Any help would be appreciated!

Thanks in advance,
Burton


----------



## MCArchery (Apr 6, 2005)

*Carbon XLRS*

Unfortunately, the bow was not made to go that short. If your bow is at 32" (E1 modules), it has the Large Cam. It was adjustable from 32" down to 29". To get it any shorter, you would need to change the cam bodies, modules, cables and string. I should be able to help you get it down to 29" if you would like to do that.

The steel cables are also no longer available for that model, but we do offer conversions on that cam system to accept a synthetic cable system.

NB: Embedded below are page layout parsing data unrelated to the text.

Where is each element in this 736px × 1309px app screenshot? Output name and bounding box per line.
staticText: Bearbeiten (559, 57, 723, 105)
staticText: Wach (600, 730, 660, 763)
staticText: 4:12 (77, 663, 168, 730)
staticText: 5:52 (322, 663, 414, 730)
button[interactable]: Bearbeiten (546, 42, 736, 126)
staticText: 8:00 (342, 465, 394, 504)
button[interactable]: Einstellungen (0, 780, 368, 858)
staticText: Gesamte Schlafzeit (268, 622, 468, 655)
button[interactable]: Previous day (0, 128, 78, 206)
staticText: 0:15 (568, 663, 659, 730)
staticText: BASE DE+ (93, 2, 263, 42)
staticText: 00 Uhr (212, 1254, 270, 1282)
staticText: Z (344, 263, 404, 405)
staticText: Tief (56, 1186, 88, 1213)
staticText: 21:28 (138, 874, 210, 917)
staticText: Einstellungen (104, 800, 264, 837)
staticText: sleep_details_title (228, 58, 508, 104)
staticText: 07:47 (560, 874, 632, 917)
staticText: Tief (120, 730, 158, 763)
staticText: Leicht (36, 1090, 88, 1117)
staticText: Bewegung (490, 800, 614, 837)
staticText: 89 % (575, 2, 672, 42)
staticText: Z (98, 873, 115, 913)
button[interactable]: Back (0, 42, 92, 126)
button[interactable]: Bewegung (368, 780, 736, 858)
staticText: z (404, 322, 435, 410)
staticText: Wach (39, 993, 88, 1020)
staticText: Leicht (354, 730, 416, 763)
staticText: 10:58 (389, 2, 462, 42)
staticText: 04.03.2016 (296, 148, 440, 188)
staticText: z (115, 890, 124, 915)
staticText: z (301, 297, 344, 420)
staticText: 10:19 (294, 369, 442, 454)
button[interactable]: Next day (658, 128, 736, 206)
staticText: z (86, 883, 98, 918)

Feel free to give me a call if I can help. I'll be away at the Archery Trade Show next week, but will be back in the shop starting Jan. 13th.


----------



## burtoncarl (Jan 3, 2009)

Thanks for the heads up. Actually only one of the modules have any visible markings, and it says E2. I took it to a local shop and they measured the current draw length at 32". I'll post some pics as soon as I get the chance...

Burton


----------



## burtoncarl (Jan 3, 2009)

As promissed:

I need 2 more posts


----------



## burtoncarl (Jan 3, 2009)

One more


----------



## burtoncarl (Jan 3, 2009)

Pictures!


----------



## mastermind1769 (Dec 20, 2008)

wow.. thats actually newer thasn the one i use for bowfishing, yours has a machined riser...dont have anything to make it shorter, i have a long draw, but i can tell you, that bow loves a big heavy stabilizer off the front, i use a torque tamer on mine with the reel on the end, and if you're new to the game, get rid of the overdraw, move the rest up to the riser and it will be much more forgiving, making you shoot better and have more fun quicker.
have fun and good luck!


----------



## burtoncarl (Jan 3, 2009)

FYI: I was unable to find the small cams for the e7 mods. I returned the bow


----------



## [email protected] (Nov 27, 2008)

*carbon exetreme xlrs*

hey man , i have two of them . great bow.u have a real nice set up there . REAL NICE! get on the phone call jennings ,bear, you should be able to fined modules still.these are old numbers but try:1 800 342 4751 contact; marge rymal ........i looked at my fact sheetfor our bows and draw lenghts are:e1=32 e2=31 e3=30 e4=29 e5=28 e6=27 e7=26 e8=25 on the modules.hope i was some help sig stl mo hey try this too;Summit archery grey summit Mo. phone # 636 7422531 GOOD LUCK


----------



## bownut58 (Nov 27, 2008)

*Jennings Carbon CLRS*

I don't know what the major differences are between the two, but I have 2 Jennings Carbon Extreme bow's. I bought them in the early 90's and I still love to shoot them. I just happen to have everything needed to change one over from a long draw to a short draw. That would be small set of wheels, cables, string and draw length mod. the mod I have is for 28'' draw. If you are interested I could probably be convinced to let it all go for about 50.00, plus shipping. Let me know if you're interested. I check in here about every 2 or 3 day's. By the way mine are Carbon Extreme XLRS's.


----------



## COOTDOG (Jun 6, 2009)

I have this same bow,,all though when i bought it it was a reddish and blueish color ,, my cam has E3 on it ,, so what draw lenth would that be,, any one know??


----------



## razerface (Dec 5, 2009)

bownut58 said:


> I don't know what the major differences are between the two, but I have 2 Jennings Carbon Extreme bow's. I bought them in the early 90's and I still love to shoot them. I just happen to have everything needed to change one over from a long draw to a short draw. That would be small set of wheels, cables, string and draw length mod. the mod I have is for 28'' draw. If you are interested I could probably be convinced to let it all go for about 50.00, plus shipping. Let me know if you're interested. I check in here about every 2 or 3 day's. By the way mine are Carbon Extreme XLRS's.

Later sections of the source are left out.